A country under stress

The number of calls to Lifeline Ukraine has not increased with the escalating threat from Russia, but the logbook shows that the topics of conversation are much more addressing this looming situation.

“They’re anxious about this uncertainty, it’s something that’s been dragging on,” says Svetlana.

The situation is also leading to disagreements between people who were once close.

“No one knows who is an enemy and who is a friend anymore.”

Ulana Suprun says this is the situation that “Putin [presidente da Rússia] wants”: “A Ukraine constantly under stress, unable to make long-term plans, unable to invest in the future.”

The war has affected Ukraine’s ability to make progress in mental health care, but the country’s cultural taboos predate the conflict, says Andrii Kolunchik, a military psychologist who works with Father Dmitriev.

“It’s been that way for centuries,” he said. “In our culture, men would rather die than ask for help.
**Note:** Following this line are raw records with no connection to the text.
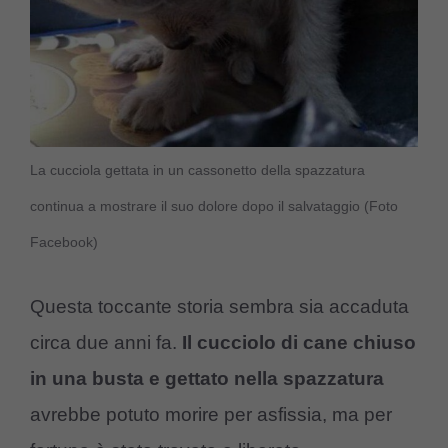
La cucciola gettata in un cassonetto della spazzatura
continua a mostrare il suo dolore dopo il salvataggio (Foto
Facebook)
Questa toccante storia sembra sia accaduta
circa due anni fa.
Il cucciolo di cane chiuso
in una busta e gettato nella spazzatura
avrebbe potuto morire per asfissia, ma per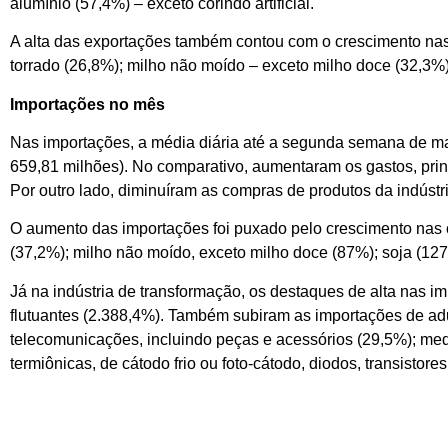
alumínio (57,4%) – exceto corindo artificial.
A alta das exportações também contou com o crescimento nas
torrado (26,8%); milho não moído – exceto milho doce (32,3%)
Importações no mês
Nas importações, a média diária até a segunda semana de m
659,81 milhões). No comparativo, aumentaram os gastos, prin
Por outro lado, diminuíram as compras de produtos da indústria
O aumento das importações foi puxado pelo crescimento nas c
(37,2%); milho não moído, exceto milho doce (87%); soja (12
Já na indústria de transformação, os destaques de alta nas i
flutuantes (2.388,4%). Também subiram as importações de adub
telecomunicações, incluindo peças e acessórios (29,5%); medi
termiônicas, de cátodo frio ou foto-cátodo, diodos, transistore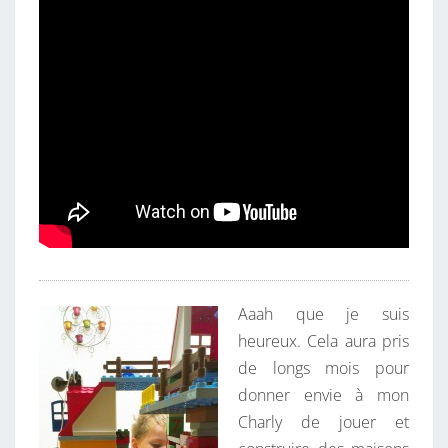
Aaah que je suis
heureux. Cela aura pris
de longs mois pour
donner envie à mon
Charly de jouer et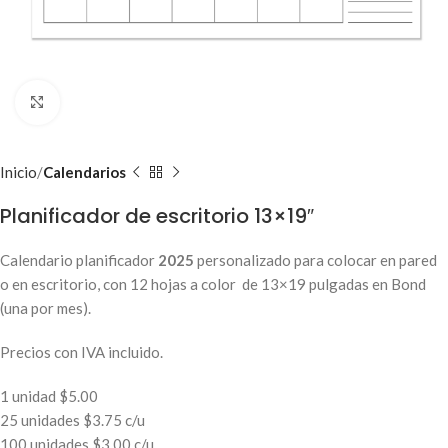
Clic para ampliar
Inicio
Calendarios
Planificador de escritorio 13×19″
Calendario planificador
2025
personalizado para colocar en pared
o en escritorio, con 12 hojas a color de 13×19 pulgadas en Bond
(una por mes).
Precios con IVA incluido.
1 unidad $5.00
25 unidades $3.75 c/u
100 unidades $3.00 c/u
We say that when a soldier is singing, his heart is bleeding. So if he says ‘I’m fine’, he’s not fine.”

Olexa Sokil, a reserved and brooding veteran who lived through some of the worst times the war had to offer in 2014, used to say “I’m fine” and almost killed himself several times, he says.

It wasn’t until he traveled to Lithuania to see a military psychologist that he felt he could really speak.

“I opened up to him,” Sokil remembers. “And he saved me.”

But in Ukraine, the military says, all veterans are suffering.

“It’s not just the stigma around suicide, it’s stigma around veterans,” he says. “Ukraine is killing its veterans. We have ministries spending millions to show off at sports competitions, while in small towns and cities veterans are dying because they don’t even have a social worker to come to them and ask how they are doing.”

Sokil has just had a baby, and he and his wife have been seeing a psychologist throughout their pregnancy.

“That psychologist put us back together in one piece,” he recalls. “We’ve overcome our fear of loss.”

Inna Darahanchuk, deputy minister for Veterans Affairs, told the BBC that improving support for mental health is the body’s priority for the year ahead.

Priest uses loophole to assist families

In central Kiev, along a wall near Father Dmitriev’s church, there are portraits of most of the Ukrainian fighting dead — which number about 14,000, according to government figures. It lacks the men and women, active soldiers or veterans, who killed themselves. Father Dmitriev would like his portraits to be there too.

A few years before the war, Dmitriev discovered that there was a sort of loophole in the church’s suicide rules that allowed a priest to attend a funeral to support the family of the dead person, as long as he didn’t conduct the funeral.

That’s how he bypasses the system. And when he can, he encourages other Orthodox priests to do the same.

“I say: go there and pray, say a few good words. Read the Our Father. The family won’t know if it’s the complete rite or not.”